▶ _Work to be completed_
Return all the lines below in which the string "ポカヨケとは" appears.

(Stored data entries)
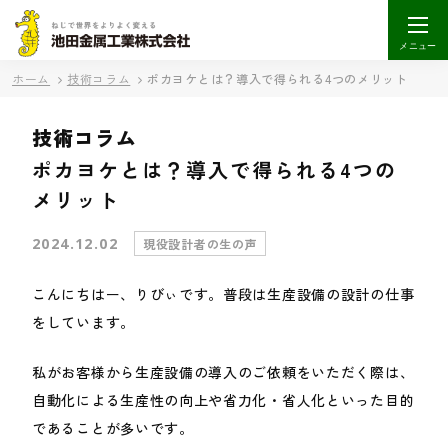
メニュー
ホーム
技術コラム
ポカヨケとは？導入で得られる4つのメリット
技術コラム
ポカヨケとは？導入で得られる4つの
メリット
2024.12.02
現役設計者の生の声
こんにちはー、りびぃです。普段は生産設備の設計の仕事
をしています。
私がお客様から生産設備の導入のご依頼をいただく際は、
自動化による生産性の向上や省力化・省人化といった目的
であることが多いです。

▶ _Written reply_
ポカヨケとは？導入で得られる4つのメリット
ポカヨケとは？導入で得られる4つの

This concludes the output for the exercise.